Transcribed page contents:
◆ ◆ ◆ ◆ ◆ ◆ ◆

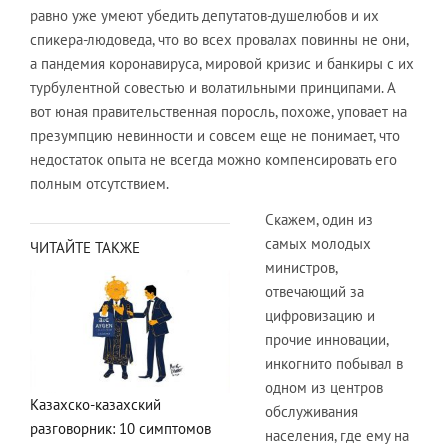
равно уже умеют убедить депутатов-душелюбов и их
спикера-людоведа, что во всех провалах повинны не они,
а пандемия коронавируса, мировой кризис и банкиры с их
турбулентной совестью и волатильными принципами. А
вот юная правительственная поросль, похоже, уповает на
презумпцию невинности и совсем еще не понимает, что
недостаток опыта не всегда можно компенсировать его
полным отсутствием.
Скажем, один из
самых молодых
ЧИТАЙТЕ ТАКЖЕ
министров,
отвечающий за
цифровизацию и
прочие инновации,
инкогнито побывал в
одном из центров
Казахско-казахский
обслуживания
разговорник: 10 симптомов
населения, где ему на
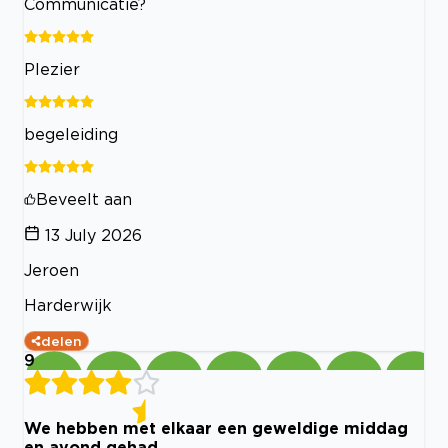
Communicatie?
Plezier
begeleiding
Beveelt aan
13 July 2026
Jeroen
Harderwijk
delen
9
We hebben met elkaar een geweldige middag
en avond gehad.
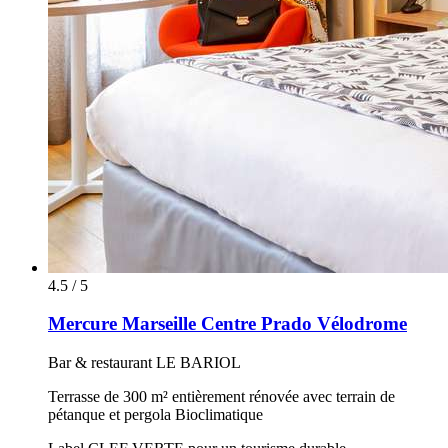
4.5 / 5
Mercure Marseille Centre Prado Vélodrome
Bar & restaurant LE BARIOL
Terrasse de 300 m² entièrement rénovée avec terrain de
pétanque et pergola Bioclimatique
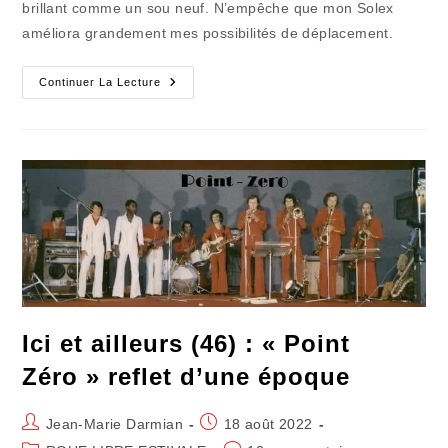
brillant comme un sou neuf. N’empêche que mon Solex
améliora grandement mes possibilités de déplacement.
Mes
Continuer La Lecture
Bals
De
Preux
Chevalier
Du
Solex
Ici et ailleurs (46) : « Point
Zéro » reflet d’une époque
Auteur/autrice
Publication
Jean-Marie Darmian
18 août 2022
de
publiée :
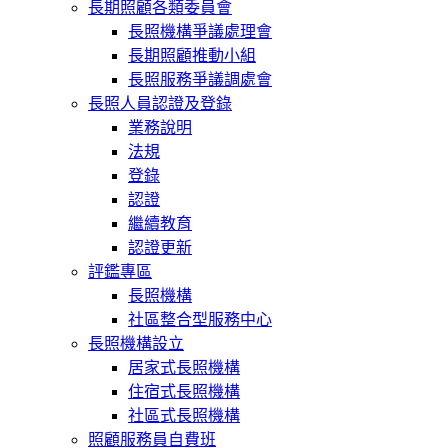
長期照顧各類委員會
長照機構爭議處理會
長期照顧推動小組
長照服務爭議調處會
長照人員認證及登錄
業務說明
法規
登錄
認證
繼續教育
認證更新
評鑑專區
長照機構
社區整合型服務中心
長照機構設立
居家式長照機構
住宿式長照機構
社區式長照機構
照顧服務員自費班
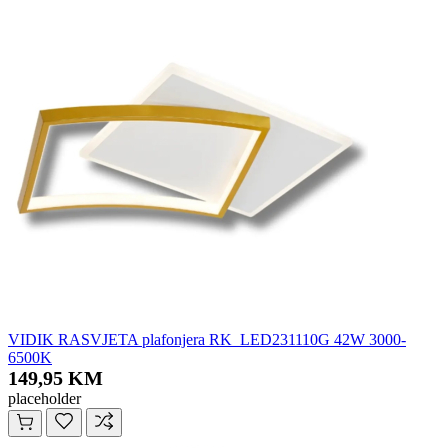
VIDIK RASVJETA plafonjera RK_LED231110G 42W 3000-
6500K
149,95 KM
placeholder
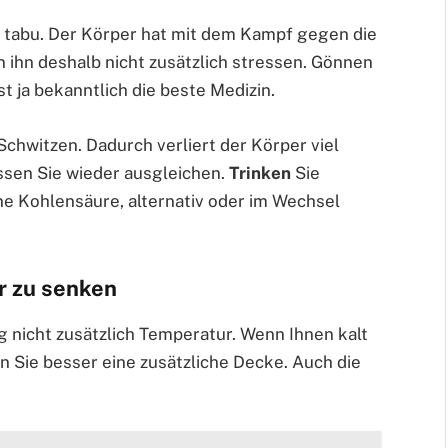
 tabu. Der Körper hat mit dem Kampf gegen die
n ihn deshalb nicht zusätzlich stressen. Gönnen
ist ja bekanntlich die beste Medizin.
 Schwitzen. Dadurch verliert der Körper viel
ssen Sie wieder ausgleichen.
Trinken
Sie
ne Kohlensäure, alternativ oder im Wechsel
r zu senken
 nicht zusätzlich Temperatur. Wenn Ihnen kalt
n Sie besser eine zusätzliche Decke. Auch die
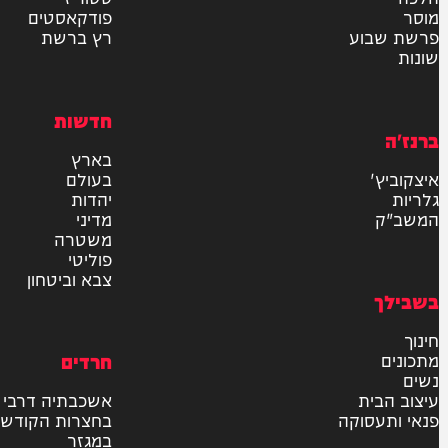
אישור דיוור לאתר "המחדש"
שליחה
דרש
וידאו
ם
VOD
סטוריז
פודקאסטים
וע
רץ ברשת
חדשות
בארץ
בעולם
יהדות
מדיני
משטרה
פוליטי
צבא וביטחון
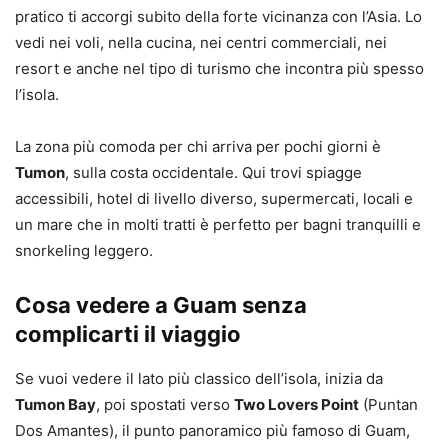
pratico ti accorgi subito della forte vicinanza con l’Asia. Lo
vedi nei voli, nella cucina, nei centri commerciali, nei
resort e anche nel tipo di turismo che incontra più spesso
l’isola.
La zona più comoda per chi arriva per pochi giorni è
Tumon
, sulla costa occidentale. Qui trovi spiagge
accessibili, hotel di livello diverso, supermercati, locali e
un mare che in molti tratti è perfetto per bagni tranquilli e
snorkeling leggero.
Cosa vedere a Guam senza
complicarti il viaggio
Se vuoi vedere il lato più classico dell’isola, inizia da
Tumon Bay
, poi spostati verso
Two Lovers Point
(Puntan
Dos Amantes), il punto panoramico più famoso di Guam,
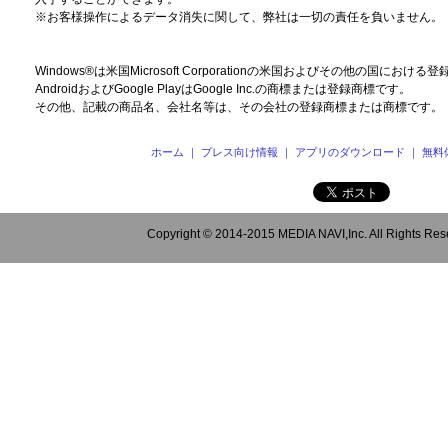
※お客様操作によるデータ消失に関して、弊社は一切の責任を負いません。
Windows®は米国Microsoft Corporationの米国およびその他の国にお
AndroidおよびGoogle PlayはGoogle Inc.の商標または登録商標です。
その他、記載の商品名、会社名等は、その会社の登録商標または商標です。
ホーム
｜
プレス向け情報
｜
アプリのダウンロード
｜
無料
Copyright © 2014-2015 MEDIA NAVI,Inc. All Rights Res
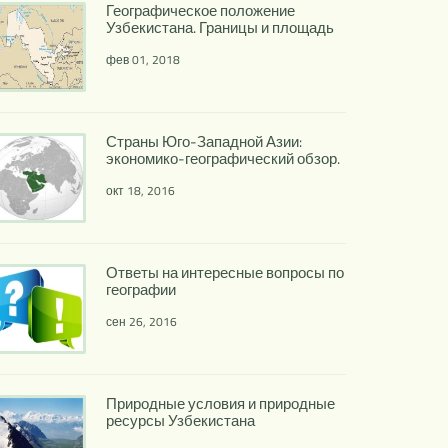
Географическое положение
Узбекистана. Границы и площадь
фев 01, 2018
Страны Юго-Западной Азии:
экономико-географический обзор.
окт 18, 2016
Ответы на интересные вопросы по
географии
сен 26, 2016
Природные условия и природные
ресурсы Узбекистана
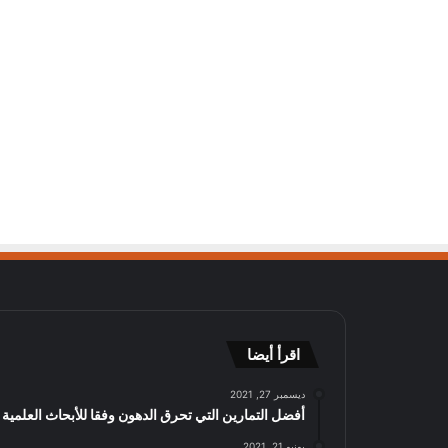
اقرأ أيضا
ديسمبر 27, 2021
أفضل التمارين التي تحرق الدهون وفقا للأبحاث العلمية
يونيو 21, 2021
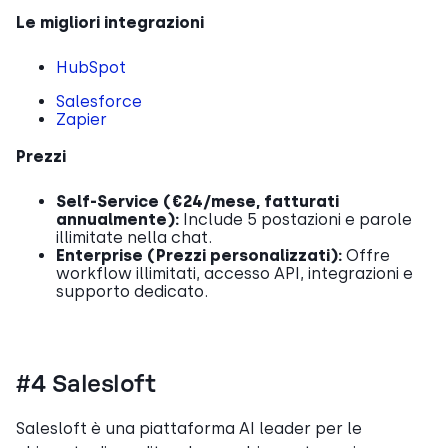
Le migliori integrazioni
HubSpot
Salesforce
Zapier
Prezzi
Self-Service (€24/mese, fatturati
annualmente):
Include 5 postazioni e parole
illimitate nella chat.
Enterprise (Prezzi personalizzati):
Offre
workflow illimitati, accesso API, integrazioni e
supporto dedicato.
#4 Salesloft
Salesloft è una piattaforma AI leader per le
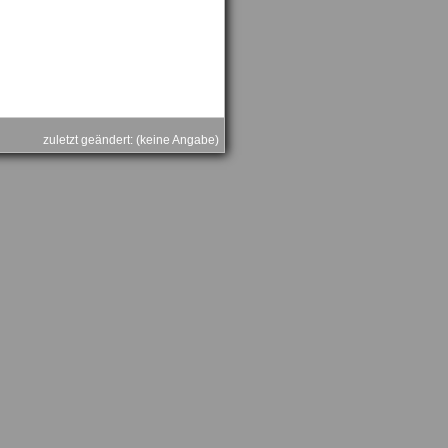
zuletzt geändert: (keine Angabe)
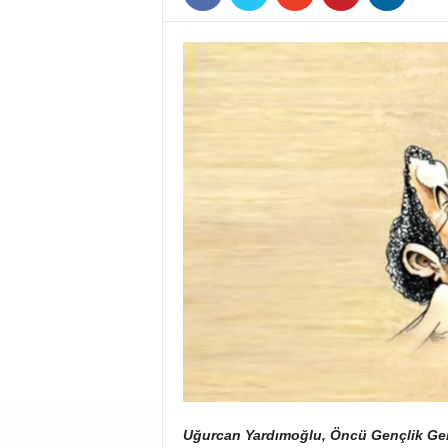
Uğurcan Yardımoğlu, Öncü Gençlik Gen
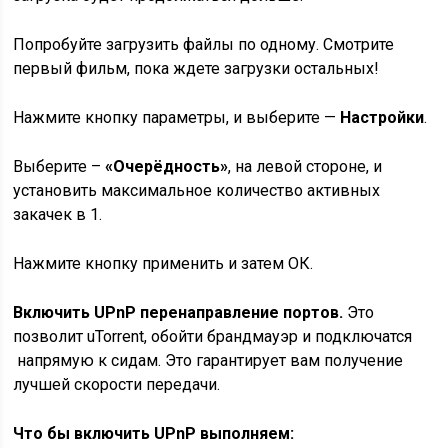
Попробуйте загрузить файлы по одному. Смотрите
первый фильм, пока ждете загрузки остальных!
Нажмите кнопку параметры, и выберите —
Настройки
.
Выберите –
«Очерёдность»
, на левой стороне, и
установить максимальное количество активных
закачек в 1.
Нажмите кнопку применить и затем ОК.
Включить UPnP перенаправление портов.
Это
позволит uTorrent, обойти брандмауэр и подключатся
напрямую к сидам. Это гарантирует вам получение
лучшей скорости передачи.
Что бы включить UPnP выполняем:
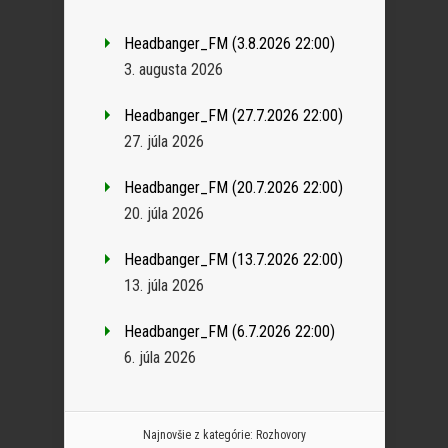
Headbanger_FM (3.8.2026 22:00)
3. augusta 2026
Headbanger_FM (27.7.2026 22:00)
27. júla 2026
Headbanger_FM (20.7.2026 22:00)
20. júla 2026
Headbanger_FM (13.7.2026 22:00)
13. júla 2026
Headbanger_FM (6.7.2026 22:00)
6. júla 2026
Najnovšie z kategórie:
Rozhovory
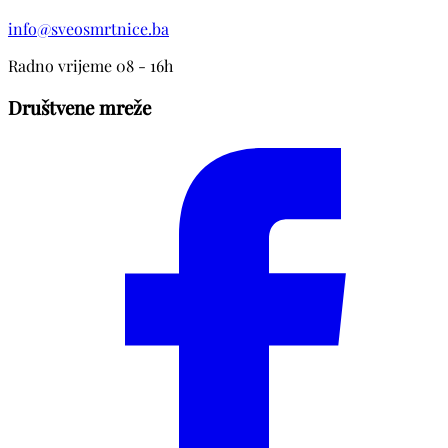
info@sveosmrtnice.ba
Radno vrijeme 08 - 16h
Društvene mreže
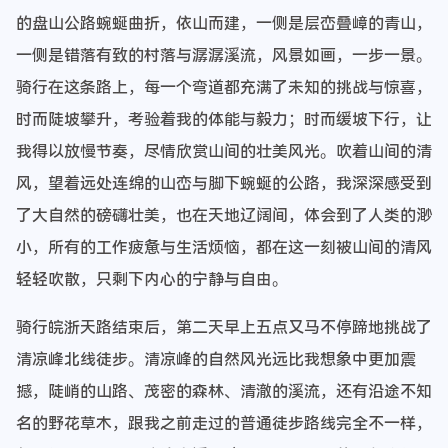
的盘山公路蜿蜒曲折，依山而建，一侧是层峦叠嶂的青山，
一侧是错落有致的村落与潺潺溪流，风景如画，一步一景。
骑行在这条路上，每一个弯道都充满了未知的挑战与惊喜，
时而陡坡攀升，考验着我的体能与毅力；时而缓坡下行，让
我得以放慢节奏，尽情欣赏山间的壮美风光。吹着山间的清
风，望着远处连绵的山峦与脚下蜿蜒的公路，我深深感受到
了大自然的磅礴壮美，也在天地辽阔间，体会到了人类的渺
小，所有的工作疲惫与生活烦恼，都在这一刻被山间的清风
轻轻吹散，只剩下内心的宁静与自由。
骑行皖浙天路结束后，第二天早上五点又马不停蹄地挑战了
清凉峰北线徒步。清凉峰的自然风光远比我想象中更加震
撼，陡峭的山路、茂密的森林、清澈的溪流，还有沿途不知
名的野花草木，跟我之前走过的普通徒步路线完全不一样，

◆ ◆ ◆ ◆ ◆ ◆ ◆

▸ Exercise instructions: Find and copy every line in the entries above where the string "Нажмите" occurs.

▸ Answer section:
Нажмите кнопку параметры, и выберите —
Нажмите кнопку применить и затем ОК.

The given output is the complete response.